*** Opening Source records ***

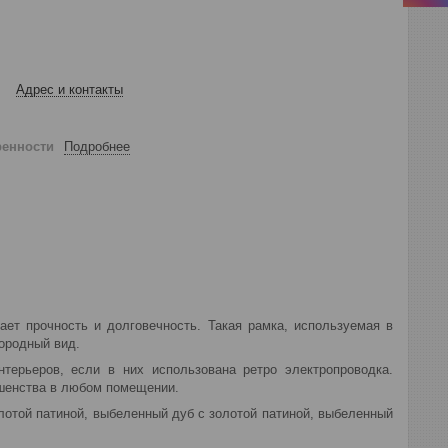
Адрес и контакты
ренности
Подробнее
ет прочность и долговечность. Такая рамка, используемая в
ородный вид.
терьеров, если в них использована ретро электропроводка.
ршенства в любом помещении.
лотой патиной, выбеленный дуб с золотой патиной, выбеленный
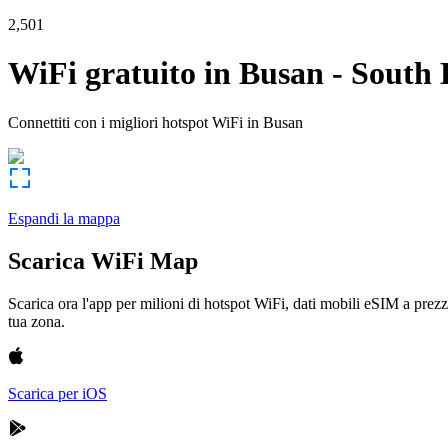
2,501
WiFi gratuito in
Busan
-
South 
Connettiti con i migliori hotspot WiFi in
Busan
Espandi la mappa
Scarica WiFi Map
Scarica ora l'app per milioni di hotspot WiFi, dati mobili eSIM a prezz
tua zona.
Scarica per iOS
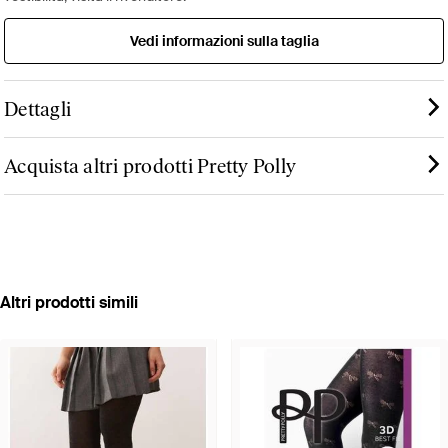
Vedi informazioni sulla taglia
Dettagli
Acquista altri prodotti Pretty Polly
Altri prodotti simili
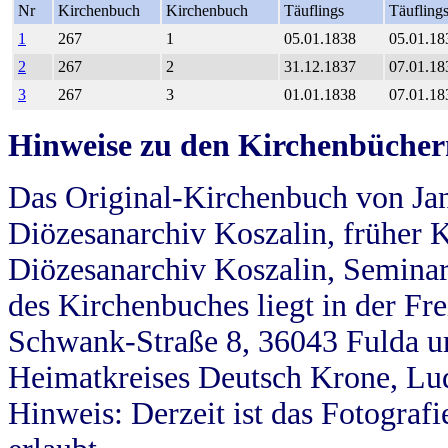
Nr
Kirchenbuch
Kirchenbuch
Täuflings
Täufling
1
267
1
05.01.1838
05.01.18
2
267
2
31.12.1837
07.01.18
3
267
3
01.01.1838
07.01.18
Hinweise zu den Kirchenbücher
Das Original-Kirchenbuch von Jan
Diözesanarchiv Koszalin, früher Kö
Diözesanarchiv Koszalin, Seminar
des Kirchenbuches liegt in der Fr
Schwank-Straße 8, 36043 Fulda u
Heimatkreises Deutsch Krone, Lu
Hinweis: Derzeit ist das Fotograf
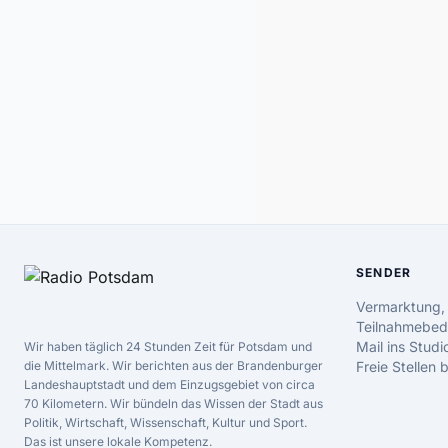
SENDER
Vermarktung,
Teilnahmebed
Mail ins Studi
Wir haben täglich 24 Stunden Zeit für Potsdam und
die Mittelmark. Wir berichten aus der Brandenburger
Freie Stellen
Landeshauptstadt und dem Einzugsgebiet von circa
70 Kilometern. Wir bündeln das Wissen der Stadt aus
Politik, Wirtschaft, Wissenschaft, Kultur und Sport.
Das ist unsere lokale Kompetenz.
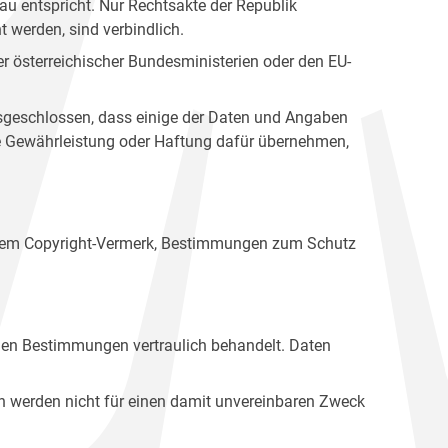
u entspricht. Nur Rechtsakte der Republik
t werden, sind verbindlich.
r österreichischer Bundesministerien oder den EU-
ausgeschlossen, dass einige der Daten und Angaben
ine Gewährleistung oder Haftung dafür übernehmen,
einem Copyright-Vermerk, Bestimmungen zum Schutz
hen Bestimmungen vertraulich behandelt. Daten
n werden nicht für einen damit unvereinbaren Zweck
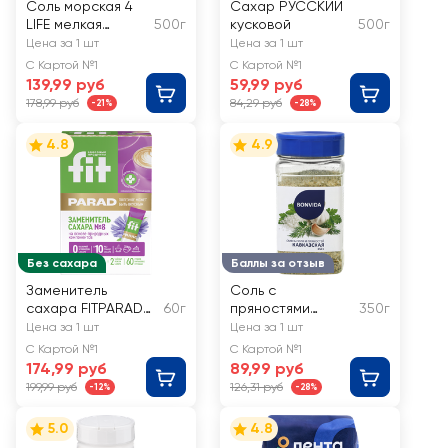
Соль морская 4
Сахар РУССКИЙ
LIFE мелкая
500г
кусковой
500г
йодированная
Цена за 1 шт
Цена за 1 шт
высший сорт
С Картой №1
С Картой №1
помол №0
139,99 руб
59,99 руб
178,99 руб
84,29 руб
-21%
-28%
4.8
4.9
Без сахара
Баллы за отзыв
Заменитель
Соль с
сахара FITPARAD
60г
пряностями
350г
Стевия №8
BONVIDA
Цена за 1 шт
Цена за 1 шт
Кавказская
С Картой №1
С Картой №1
174,99 руб
89,99 руб
199,99 руб
126,31 руб
-12%
-28%
5.0
4.8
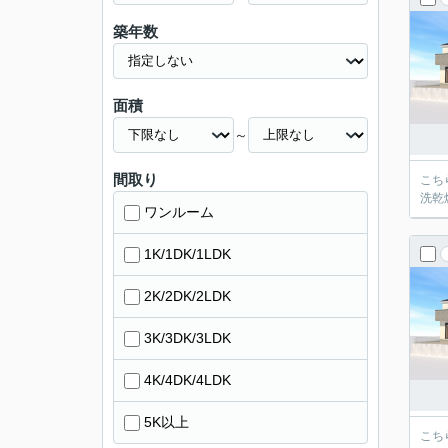
築年数
面積
～
間取り
こち
洗乾
ワンルーム
1K/1DK/1LDK
2K/2DK/2LDK
3K/3DK/3LDK
4K/4DK/4LDK
5K以上
こち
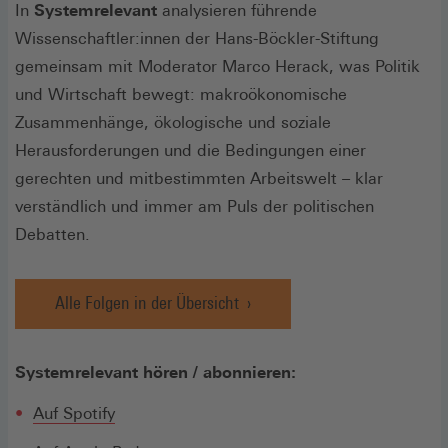
In
Systemrelevant
analysieren führende
Wissenschaftler:innen der Hans-Böckler-Stiftung
gemeinsam mit Moderator Marco Herack, was Politik
und Wirtschaft bewegt: makroökonomische
Zusammenhänge, ökologische und soziale
Herausforderungen und die Bedingungen einer
gerechten und mitbestimmten Arbeitswelt – klar
verständlich und immer am Puls der politischen
Debatten.
Alle Folgen in der Übersicht
Systemrelevant hören / abonnieren:
(Öffnet
Auf Spotify
in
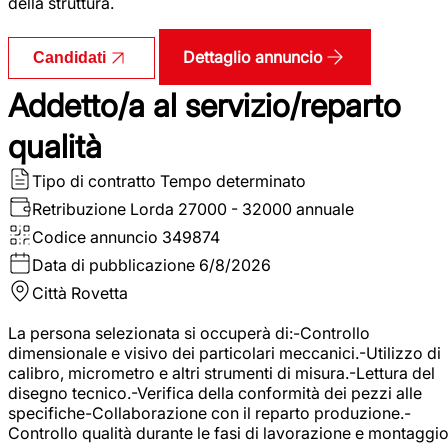
della struttura.
Dettaglio annuncio
Candidati
Addetto/a al servizio/reparto
qualità
Tipo di contratto
Tempo determinato
Retribuzione Lorda
27000 - 32000 annuale
Codice annuncio
349874
Data di pubblicazione
6/8/2026
Città
Rovetta
La persona selezionata si occuperà di:-Controllo
dimensionale e visivo dei particolari meccanici.-Utilizzo di
calibro, micrometro e altri strumenti di misura.-Lettura del
disegno tecnico.-Verifica della conformità dei pezzi alle
specifiche-Collaborazione con il reparto produzione.-
Controllo qualità durante le fasi di lavorazione e montaggio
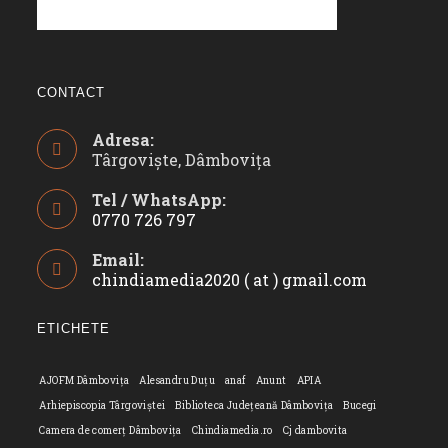
CONTACT
Adresa:
Târgoviște, Dâmbovița
Tel / WhatsApp:
0770 726 797
Opens
Email:
in
chindiamedia2020 ( at ) gmail.com
Opens
your
in
application
your
ETICHETE
applicatio
AJOFM Dâmbovița
Alesandru Duțu
anaf
Anunt
APIA
Arhiepiscopia Târgoviștei
Biblioteca Județeană Dâmbovița
Bucegi
Camera de comerț Dâmbovița
Chindiamedia.ro
Cj dambovita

*** Closing Source records ***

Check each line of the records above for "reparto", and copy those that have it.

Addetto/a al servizio/reparto
specifiche-Collaborazione con il reparto produzione.-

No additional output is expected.